I assisted my team's UX lead in conducting several focus groups with Ministry staff to understand the problems with the current intranet, as well as what the staff would like to see improved or added in a new, redesigned version of the intranet.
I single-handedly analysed and summarised information gathered in the focus groups, and designed a clear, comprehensive report to guide the design direction of the new intranet. This report was distributed to the client stakeholders and design/development team.
After features and improvements were agreed upon based on the data gathered from the focus groups and stakeholder interviews, I worked with the other designer on the team to design a homepage and subpages for the intranet.
After my team had designed several options for the intranet homepage and presenting them to the Ministry committee in charge of the project, an important stakeholder declared that she didn't like any of the design options presented, and in fact, disliked our entire approach. After much back-and-forth comments and heated conversations, we discovered that what the stakeholder wanted was a more flashy, photography-heavy homepage that had plenty of visuals promoting the events and community in the Ministry.

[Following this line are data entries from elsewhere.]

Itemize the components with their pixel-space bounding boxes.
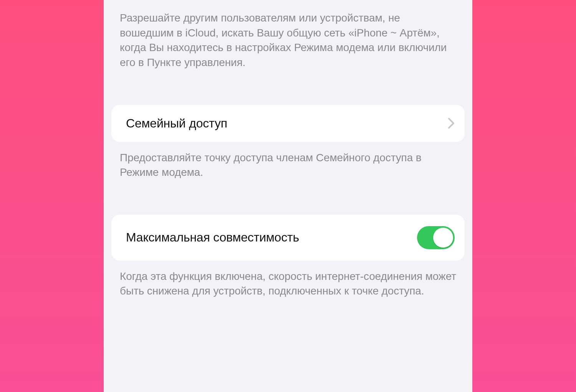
allow-others-description: Разрешайте другим пользователям или устр… [104,0,472,70]
max-compat-toggle[interactable] [417,226,455,249]
family-sharing-row[interactable]: Семейный доступ [111,105,465,142]
max-compat-row: Максимальная совместимость [111,215,465,261]
max-compat-footer: Когда эта функция включена, скорость инт… [104,261,472,299]
family-sharing-footer: Предоставляйте точку доступа членам Семе… [104,142,472,180]
max-compat-group: Максимальная совместимость Когда эта фун… [104,215,472,299]
toggle-knob [433,228,453,248]
max-compat-label: Максимальная совместимость [126,230,299,245]
family-sharing-label: Семейный доступ [126,116,227,131]
family-sharing-group: Семейный доступ Предоставляйте точку дос… [104,105,472,180]
chevron-right-icon [448,117,455,129]
settings-panel: Разрешайте другим пользователям или устр… [104,0,472,392]
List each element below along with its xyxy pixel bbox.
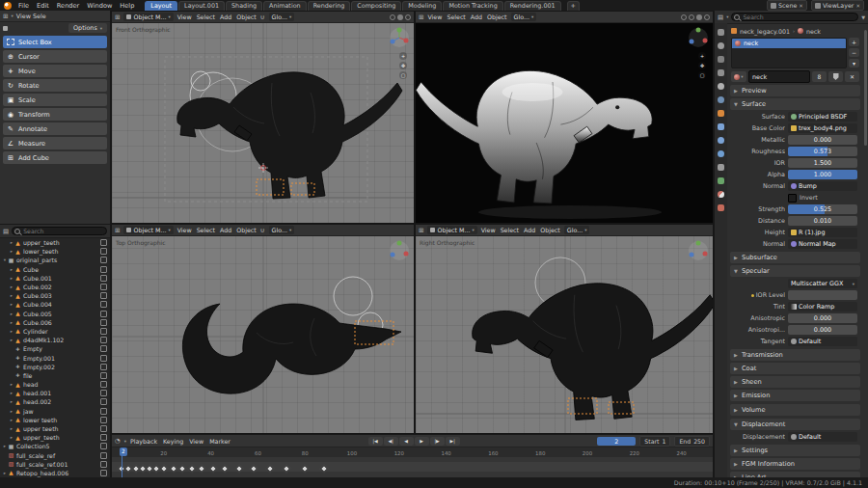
viewport-menu[interactable]: View xyxy=(177,14,192,20)
outliner-item[interactable]: ▸ d4adMk1.102 xyxy=(0,336,110,344)
workspace-tab[interactable]: Motion Tracking xyxy=(443,1,502,11)
outliner-item[interactable]: ▸ Retopo_head.006 xyxy=(0,469,110,477)
properties-editor-icon[interactable]: ▤ xyxy=(718,14,723,21)
timeline-menu[interactable]: Playback xyxy=(130,438,157,445)
selectability-checkbox[interactable] xyxy=(100,425,107,432)
orientation-dropdown[interactable]: Glo... ▾ xyxy=(564,226,590,234)
transport-button[interactable]: |◀ xyxy=(368,437,383,446)
material-name-field[interactable]: neck xyxy=(748,70,810,83)
topbar-menu[interactable]: Help xyxy=(119,2,135,10)
ior-slider[interactable]: 1.500 xyxy=(788,158,857,168)
distribution-dropdown[interactable]: Multiscatter GGX▾ xyxy=(788,279,857,288)
alpha-slider[interactable]: 1.000 xyxy=(788,170,857,179)
selectability-checkbox[interactable] xyxy=(100,266,107,273)
selectability-checkbox[interactable] xyxy=(100,443,107,449)
viewport-canvas-front[interactable]: Front Orthographic xyxy=(112,23,414,224)
tool-button[interactable]: Cursor xyxy=(3,50,107,63)
properties-tab[interactable] xyxy=(715,149,727,159)
outliner-item[interactable]: ▸ Cube.006 xyxy=(0,318,110,327)
wireframe-shading-icon[interactable] xyxy=(390,14,395,20)
workspace-tab[interactable]: Layout xyxy=(145,1,177,11)
solid-shading-icon[interactable] xyxy=(397,14,403,20)
properties-tab[interactable] xyxy=(715,108,727,119)
outliner-item[interactable]: ▸ Cube xyxy=(0,265,110,274)
panel-displacement[interactable]: ▼ Displacement xyxy=(730,419,860,430)
selectability-checkbox[interactable] xyxy=(100,390,107,396)
properties-tab[interactable] xyxy=(715,81,727,92)
selectability-checkbox[interactable] xyxy=(100,257,107,263)
pan-icon[interactable]: ✥ xyxy=(698,62,706,69)
selectability-checkbox[interactable] xyxy=(100,452,107,459)
panel-collapsed[interactable]: ▶ Settings xyxy=(730,445,860,456)
material-slot-list[interactable]: neck xyxy=(731,38,847,68)
selectability-checkbox[interactable] xyxy=(100,364,107,370)
camera-view-icon[interactable]: ▢ xyxy=(399,71,407,79)
selectability-checkbox[interactable] xyxy=(100,319,107,326)
selectability-checkbox[interactable] xyxy=(100,470,107,476)
topbar-menu[interactable]: File xyxy=(17,2,30,10)
viewport-menu[interactable]: Add xyxy=(471,14,482,20)
panel-volume[interactable]: ▶ Volume xyxy=(730,404,860,416)
outliner-item[interactable]: ▸ jaw xyxy=(0,407,110,416)
viewport-menu[interactable]: Select xyxy=(501,227,519,233)
zoom-icon[interactable]: + xyxy=(399,52,407,60)
workspace-tab[interactable]: Shading xyxy=(226,1,262,11)
viewport-menu[interactable]: Select xyxy=(447,14,465,20)
viewport-menu[interactable]: Object xyxy=(540,227,560,233)
outliner-item[interactable]: ▾ original_parts xyxy=(0,256,110,264)
panel-preview[interactable]: ▶ Preview xyxy=(730,85,860,96)
properties-tab[interactable] xyxy=(715,122,727,132)
blender-logo-icon[interactable] xyxy=(4,2,12,10)
outliner-item[interactable]: ▸ lower teeth xyxy=(0,416,110,424)
selectability-checkbox[interactable] xyxy=(100,345,107,352)
topbar-menu[interactable]: Edit xyxy=(36,2,50,10)
current-frame-field[interactable]: 2 xyxy=(597,437,636,446)
playhead[interactable]: 2 xyxy=(122,447,122,477)
start-frame-field[interactable]: Start 1 xyxy=(639,436,670,447)
workspace-tab[interactable]: Compositing xyxy=(351,1,401,11)
viewport-menu[interactable]: Object xyxy=(236,227,257,233)
options-dropdown[interactable]: Options ▾ xyxy=(68,23,107,33)
snap-magnet-icon[interactable]: ∪ xyxy=(260,227,265,234)
outliner-item[interactable]: ▸ Cylinder xyxy=(0,327,110,336)
filter-icon[interactable]: ▼ xyxy=(861,14,865,20)
wireframe-shading-icon[interactable] xyxy=(681,14,687,20)
properties-tab[interactable] xyxy=(715,68,727,78)
material-slot-selected[interactable]: neck xyxy=(732,39,846,48)
selectability-checkbox[interactable] xyxy=(100,417,107,423)
selectability-checkbox[interactable] xyxy=(100,355,107,362)
timeline-menu[interactable]: Keying xyxy=(163,438,183,445)
add-workspace-button[interactable]: + xyxy=(567,1,580,11)
properties-tab[interactable] xyxy=(715,176,727,186)
invert-checkbox[interactable] xyxy=(788,194,797,203)
transport-button[interactable]: ▶| xyxy=(446,437,460,446)
viewport-menu[interactable]: Select xyxy=(197,227,215,233)
transport-button[interactable]: |▶ xyxy=(430,437,445,446)
transport-button[interactable]: ▶ xyxy=(415,437,429,446)
tool-button[interactable]: Add Cube xyxy=(3,151,107,164)
properties-search-input[interactable] xyxy=(731,13,858,21)
camera-view-icon[interactable]: ▢ xyxy=(698,71,706,79)
selectability-checkbox[interactable] xyxy=(100,398,107,405)
panel-collapsed[interactable]: ▶ Line Art xyxy=(730,472,860,477)
viewport-menu[interactable]: Select xyxy=(197,14,215,20)
viewport-canvas-right[interactable]: Right Orthographic xyxy=(416,236,713,434)
properties-tab[interactable] xyxy=(715,54,727,65)
selectability-checkbox[interactable] xyxy=(100,311,107,317)
outliner-item[interactable]: ▸ Cube.005 xyxy=(0,310,110,318)
material-shading-icon[interactable] xyxy=(696,14,702,20)
nav-gizmo[interactable] xyxy=(389,27,410,48)
viewport-menu[interactable]: Add xyxy=(524,227,535,233)
outliner-item[interactable]: ▸ upper_teeth xyxy=(0,433,110,442)
outliner-item[interactable]: ▸ Collection5 xyxy=(0,442,110,450)
selectability-checkbox[interactable] xyxy=(100,372,107,379)
tool-button[interactable]: Move xyxy=(3,65,107,77)
viewport-menu[interactable]: Add xyxy=(220,14,231,20)
panel-collapsed[interactable]: ▶ Emission xyxy=(730,390,860,401)
properties-tab[interactable] xyxy=(715,135,727,146)
panel-subsurface[interactable]: ▶ Subsurface xyxy=(730,252,860,263)
properties-scrollbar[interactable] xyxy=(864,30,867,146)
remove-slot-button[interactable]: − xyxy=(849,48,859,57)
properties-tab[interactable] xyxy=(715,203,727,213)
outliner-item[interactable]: ▸ lower_teeth xyxy=(0,247,110,256)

However, according to our user research, actual Ministry staff cared little about community and event news, and were much more interested in using the intranet to quickly access work documents and guidelines. These were the design requirements we had, until then, been working with.
In order to appease the important stakeholder and still meet real user needs, we pushed the community news section (with images promoting the events) to the top, and in usability testing, showed through eye-tracking that users did not look at that section at all, and tended to scroll right past it to the more work-relevant sections.
Armed with these findings, we reached a compromise (seen in the first screen design, below), where the event section was at the top, but much reduced in size and was not too much hassle to scroll past to access other sections.
To ensure the usability of the new design before development, I planned out a usability test script with tasks for users to attempt to complete - tasks that accurately represented real actions that staff were likely to take on the intranet. We created a clickable prototype of the designs using Invision for the purposes of the usability test. Me and the other designer then led one-on-one usability tests with 16 Ministry staff members.
After the tests, I single-handedly designed and wrote a comprehensive report detailing the findings of the usability tests, including recommendations for improvements to the designs. The designs were then amended with the usability test feedback in mind, and handed over to the developers for implementation.
I learned a lot about dealing with demanding clients and balancing good design with internal stakeholder wants. Often, what the heads of department wanted was different from what the staff actually needed the intranet to do, and my team and I realised the importance of coming to a compromise in order to move ahead with the project while not neglecting real user needs.
I gained a better understanding of how to work with developers without a design background - how specific you have to be with design in order to get it developed accurate to your vision. Many times, developers neglected small design details that changed the look and feel of the interface, which we then had to highlight to them as important.